__Work item__:
Exact copy, pictures excluded: write out every line below.
====== Data shown ======
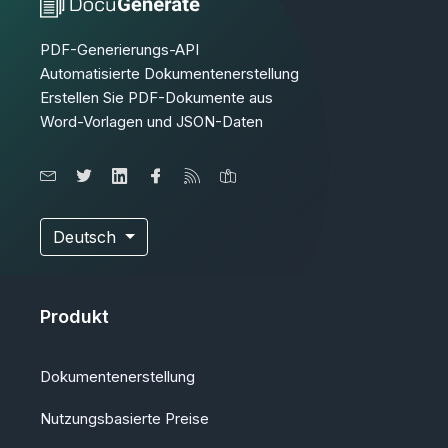
PDF-Generierungs-API
Automatisierte Dokumentenerstellung
Erstellen Sie PDF-Dokumente aus
Word-Vorlagen und JSON-Daten
Deutsch
Produkt
Dokumentenerstellung
Nutzungsbasierte Preise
======
__Result of the task__:
PDF-Generierungs-API
Automatisierte Dokumentenerstellung
Erstellen Sie PDF-Dokumente aus
Word-Vorlagen und JSON-Daten
Deutsch
Produkt
Dokumentenerstellung
Nutzungsbasierte Preise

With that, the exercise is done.